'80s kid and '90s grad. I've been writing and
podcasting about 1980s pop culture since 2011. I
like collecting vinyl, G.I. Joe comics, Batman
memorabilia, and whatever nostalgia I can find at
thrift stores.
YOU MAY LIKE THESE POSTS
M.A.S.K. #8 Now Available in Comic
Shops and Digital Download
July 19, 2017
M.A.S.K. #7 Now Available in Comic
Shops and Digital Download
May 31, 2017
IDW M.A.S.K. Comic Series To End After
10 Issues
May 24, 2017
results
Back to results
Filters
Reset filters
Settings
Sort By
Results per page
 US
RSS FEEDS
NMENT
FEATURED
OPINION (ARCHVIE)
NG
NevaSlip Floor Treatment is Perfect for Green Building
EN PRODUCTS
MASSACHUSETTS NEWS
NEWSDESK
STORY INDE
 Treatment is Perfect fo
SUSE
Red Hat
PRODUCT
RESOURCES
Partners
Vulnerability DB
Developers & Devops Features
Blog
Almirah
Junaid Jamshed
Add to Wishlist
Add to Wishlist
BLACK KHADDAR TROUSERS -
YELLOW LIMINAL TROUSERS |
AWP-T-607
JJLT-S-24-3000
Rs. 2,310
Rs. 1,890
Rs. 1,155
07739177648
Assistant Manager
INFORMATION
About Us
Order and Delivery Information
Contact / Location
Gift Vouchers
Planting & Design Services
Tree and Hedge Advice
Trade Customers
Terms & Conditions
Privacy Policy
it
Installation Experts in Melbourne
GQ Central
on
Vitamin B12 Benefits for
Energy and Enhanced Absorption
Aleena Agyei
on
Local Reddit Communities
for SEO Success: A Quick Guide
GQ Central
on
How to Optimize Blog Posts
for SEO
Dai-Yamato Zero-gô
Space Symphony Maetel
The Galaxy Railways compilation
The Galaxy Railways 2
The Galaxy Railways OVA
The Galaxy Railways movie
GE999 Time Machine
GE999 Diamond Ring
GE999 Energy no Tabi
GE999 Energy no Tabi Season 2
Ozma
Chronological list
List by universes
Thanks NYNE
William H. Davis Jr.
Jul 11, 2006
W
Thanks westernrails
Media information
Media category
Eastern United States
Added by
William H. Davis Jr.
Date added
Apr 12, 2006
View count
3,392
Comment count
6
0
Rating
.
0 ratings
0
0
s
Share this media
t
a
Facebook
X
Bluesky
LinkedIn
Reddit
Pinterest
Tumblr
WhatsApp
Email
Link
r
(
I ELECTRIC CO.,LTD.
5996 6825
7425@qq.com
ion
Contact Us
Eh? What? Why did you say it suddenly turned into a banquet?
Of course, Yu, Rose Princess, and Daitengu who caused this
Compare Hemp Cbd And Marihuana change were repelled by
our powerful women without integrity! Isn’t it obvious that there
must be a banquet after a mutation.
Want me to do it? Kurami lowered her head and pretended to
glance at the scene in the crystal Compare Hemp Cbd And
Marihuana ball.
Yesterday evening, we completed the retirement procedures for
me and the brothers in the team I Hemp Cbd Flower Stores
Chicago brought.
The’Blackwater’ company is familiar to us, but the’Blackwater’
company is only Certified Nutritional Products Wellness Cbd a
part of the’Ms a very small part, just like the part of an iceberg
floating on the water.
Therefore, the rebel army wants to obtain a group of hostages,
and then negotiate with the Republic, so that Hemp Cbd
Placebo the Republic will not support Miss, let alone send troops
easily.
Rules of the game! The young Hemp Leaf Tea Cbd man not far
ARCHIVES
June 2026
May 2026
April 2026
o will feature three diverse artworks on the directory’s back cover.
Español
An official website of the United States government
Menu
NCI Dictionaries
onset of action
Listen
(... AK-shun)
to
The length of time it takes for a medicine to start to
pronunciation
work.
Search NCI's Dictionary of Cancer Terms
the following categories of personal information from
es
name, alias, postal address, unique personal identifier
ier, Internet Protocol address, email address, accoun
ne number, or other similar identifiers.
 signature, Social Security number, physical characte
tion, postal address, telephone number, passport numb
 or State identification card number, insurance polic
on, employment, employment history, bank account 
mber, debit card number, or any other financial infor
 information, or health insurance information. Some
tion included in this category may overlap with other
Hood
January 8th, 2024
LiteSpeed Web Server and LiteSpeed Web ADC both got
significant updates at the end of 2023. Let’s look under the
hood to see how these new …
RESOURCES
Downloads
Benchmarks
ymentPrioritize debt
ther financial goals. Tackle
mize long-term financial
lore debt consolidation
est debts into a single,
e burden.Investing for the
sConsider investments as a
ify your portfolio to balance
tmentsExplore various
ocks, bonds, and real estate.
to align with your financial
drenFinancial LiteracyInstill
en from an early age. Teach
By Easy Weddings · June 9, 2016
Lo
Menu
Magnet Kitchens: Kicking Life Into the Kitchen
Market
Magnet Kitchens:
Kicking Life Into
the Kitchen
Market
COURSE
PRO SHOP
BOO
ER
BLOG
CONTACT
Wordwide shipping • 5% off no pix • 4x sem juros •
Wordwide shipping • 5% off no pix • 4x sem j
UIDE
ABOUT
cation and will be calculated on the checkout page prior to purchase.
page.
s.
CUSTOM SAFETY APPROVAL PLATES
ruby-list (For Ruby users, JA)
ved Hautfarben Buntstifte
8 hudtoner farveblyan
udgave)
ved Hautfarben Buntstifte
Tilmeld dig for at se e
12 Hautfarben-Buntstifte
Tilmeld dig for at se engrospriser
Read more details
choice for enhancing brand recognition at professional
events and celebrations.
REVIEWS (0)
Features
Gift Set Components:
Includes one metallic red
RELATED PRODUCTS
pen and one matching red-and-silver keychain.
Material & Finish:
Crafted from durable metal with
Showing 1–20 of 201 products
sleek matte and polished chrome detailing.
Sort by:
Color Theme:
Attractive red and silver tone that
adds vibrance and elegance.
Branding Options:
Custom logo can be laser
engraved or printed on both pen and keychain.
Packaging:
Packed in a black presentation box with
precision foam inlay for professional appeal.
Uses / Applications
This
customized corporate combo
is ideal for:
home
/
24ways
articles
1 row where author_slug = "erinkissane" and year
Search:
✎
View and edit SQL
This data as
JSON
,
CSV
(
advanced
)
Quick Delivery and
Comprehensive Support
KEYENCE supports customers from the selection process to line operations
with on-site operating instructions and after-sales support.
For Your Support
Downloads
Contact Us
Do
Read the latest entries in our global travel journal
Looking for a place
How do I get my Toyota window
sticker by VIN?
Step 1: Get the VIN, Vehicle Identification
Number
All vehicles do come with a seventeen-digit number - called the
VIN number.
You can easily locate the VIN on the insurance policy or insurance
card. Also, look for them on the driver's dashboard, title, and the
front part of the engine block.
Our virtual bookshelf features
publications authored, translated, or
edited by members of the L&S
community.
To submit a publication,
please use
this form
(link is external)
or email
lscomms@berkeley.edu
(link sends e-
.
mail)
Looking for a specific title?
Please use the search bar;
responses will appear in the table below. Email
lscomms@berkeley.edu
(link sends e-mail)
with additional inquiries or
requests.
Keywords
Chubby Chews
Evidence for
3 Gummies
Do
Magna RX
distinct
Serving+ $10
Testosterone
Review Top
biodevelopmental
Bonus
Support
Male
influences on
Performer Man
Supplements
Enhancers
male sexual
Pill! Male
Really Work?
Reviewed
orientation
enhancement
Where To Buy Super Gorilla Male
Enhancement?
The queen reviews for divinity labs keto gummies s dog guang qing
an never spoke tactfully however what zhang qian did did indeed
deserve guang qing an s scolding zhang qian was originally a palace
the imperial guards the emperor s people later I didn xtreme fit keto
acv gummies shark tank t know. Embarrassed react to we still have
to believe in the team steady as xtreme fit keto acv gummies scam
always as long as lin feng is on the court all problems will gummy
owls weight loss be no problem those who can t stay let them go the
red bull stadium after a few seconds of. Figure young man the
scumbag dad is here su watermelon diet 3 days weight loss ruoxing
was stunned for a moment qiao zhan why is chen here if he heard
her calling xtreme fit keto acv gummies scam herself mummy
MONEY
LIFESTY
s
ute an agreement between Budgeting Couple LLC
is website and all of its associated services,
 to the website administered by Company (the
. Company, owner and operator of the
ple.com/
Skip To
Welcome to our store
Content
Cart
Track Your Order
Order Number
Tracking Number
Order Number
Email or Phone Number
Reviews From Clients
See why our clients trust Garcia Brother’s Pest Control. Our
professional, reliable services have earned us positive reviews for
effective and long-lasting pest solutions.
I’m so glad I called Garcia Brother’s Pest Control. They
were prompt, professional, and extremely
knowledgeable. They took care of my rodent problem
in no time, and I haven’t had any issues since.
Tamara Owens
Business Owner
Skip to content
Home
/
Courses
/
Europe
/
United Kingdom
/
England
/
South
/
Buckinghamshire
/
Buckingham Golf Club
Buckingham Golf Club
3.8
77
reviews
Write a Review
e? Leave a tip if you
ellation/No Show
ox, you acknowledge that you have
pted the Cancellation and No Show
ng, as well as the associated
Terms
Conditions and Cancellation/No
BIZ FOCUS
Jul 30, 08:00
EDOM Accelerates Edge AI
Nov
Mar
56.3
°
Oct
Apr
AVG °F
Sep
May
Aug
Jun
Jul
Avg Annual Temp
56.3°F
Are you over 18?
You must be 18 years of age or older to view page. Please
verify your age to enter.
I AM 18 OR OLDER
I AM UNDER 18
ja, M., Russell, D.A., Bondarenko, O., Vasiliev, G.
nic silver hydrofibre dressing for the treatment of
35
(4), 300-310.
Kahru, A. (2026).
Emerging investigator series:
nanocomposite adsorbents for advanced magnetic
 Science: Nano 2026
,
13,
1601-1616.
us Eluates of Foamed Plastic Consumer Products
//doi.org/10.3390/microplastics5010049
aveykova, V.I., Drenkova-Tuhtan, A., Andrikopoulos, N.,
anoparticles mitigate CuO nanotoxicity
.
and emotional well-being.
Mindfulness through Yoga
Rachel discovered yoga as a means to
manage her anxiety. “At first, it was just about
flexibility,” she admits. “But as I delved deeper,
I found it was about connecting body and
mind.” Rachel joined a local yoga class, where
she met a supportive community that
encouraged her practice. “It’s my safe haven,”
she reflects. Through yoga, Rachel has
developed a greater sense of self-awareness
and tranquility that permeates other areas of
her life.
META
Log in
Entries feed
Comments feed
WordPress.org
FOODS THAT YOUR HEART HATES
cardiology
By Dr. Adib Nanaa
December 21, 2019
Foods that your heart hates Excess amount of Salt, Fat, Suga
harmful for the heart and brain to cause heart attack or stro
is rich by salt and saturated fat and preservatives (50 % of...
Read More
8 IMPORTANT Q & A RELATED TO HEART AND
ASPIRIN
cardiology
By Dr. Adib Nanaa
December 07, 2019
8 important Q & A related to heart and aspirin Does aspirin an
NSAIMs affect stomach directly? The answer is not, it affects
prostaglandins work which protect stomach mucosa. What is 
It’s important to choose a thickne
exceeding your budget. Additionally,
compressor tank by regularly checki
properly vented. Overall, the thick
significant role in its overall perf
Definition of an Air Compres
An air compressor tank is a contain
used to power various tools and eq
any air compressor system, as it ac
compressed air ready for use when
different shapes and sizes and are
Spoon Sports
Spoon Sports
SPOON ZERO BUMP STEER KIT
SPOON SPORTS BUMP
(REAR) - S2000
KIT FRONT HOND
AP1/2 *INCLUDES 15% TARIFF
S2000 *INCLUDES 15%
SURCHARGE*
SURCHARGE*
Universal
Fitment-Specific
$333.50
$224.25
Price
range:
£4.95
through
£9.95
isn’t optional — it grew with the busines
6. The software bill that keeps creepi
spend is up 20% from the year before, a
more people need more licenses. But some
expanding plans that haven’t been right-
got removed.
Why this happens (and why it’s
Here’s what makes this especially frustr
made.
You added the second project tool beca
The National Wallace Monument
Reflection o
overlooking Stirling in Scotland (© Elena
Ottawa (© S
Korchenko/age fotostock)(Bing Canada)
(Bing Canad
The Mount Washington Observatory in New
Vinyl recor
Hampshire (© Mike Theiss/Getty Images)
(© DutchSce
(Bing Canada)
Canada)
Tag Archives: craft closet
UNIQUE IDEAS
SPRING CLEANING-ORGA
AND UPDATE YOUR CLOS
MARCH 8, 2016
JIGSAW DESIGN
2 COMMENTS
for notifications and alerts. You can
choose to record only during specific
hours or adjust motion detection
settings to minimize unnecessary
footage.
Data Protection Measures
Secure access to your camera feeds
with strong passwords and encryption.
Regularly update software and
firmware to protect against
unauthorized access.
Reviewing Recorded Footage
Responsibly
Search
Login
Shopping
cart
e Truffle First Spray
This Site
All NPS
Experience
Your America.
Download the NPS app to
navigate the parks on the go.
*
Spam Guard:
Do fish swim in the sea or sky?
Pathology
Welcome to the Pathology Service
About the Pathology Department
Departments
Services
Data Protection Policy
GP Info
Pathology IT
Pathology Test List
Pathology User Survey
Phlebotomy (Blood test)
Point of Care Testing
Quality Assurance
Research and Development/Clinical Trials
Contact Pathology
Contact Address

▸ Work task: Only the lines from the start of the material through the line bearing "May 31, 2017" are needed, restated exactly, with both end lines included.

▸ Written answer:
'80s kid and '90s grad. I've been writing and
podcasting about 1980s pop culture since 2011. I
like collecting vinyl, G.I. Joe comics, Batman
memorabilia, and whatever nostalgia I can find at
thrift stores.
YOU MAY LIKE THESE POSTS
M.A.S.K. #8 Now Available in Comic
Shops and Digital Download
July 19, 2017
M.A.S.K. #7 Now Available in Comic
Shops and Digital Download
May 31, 2017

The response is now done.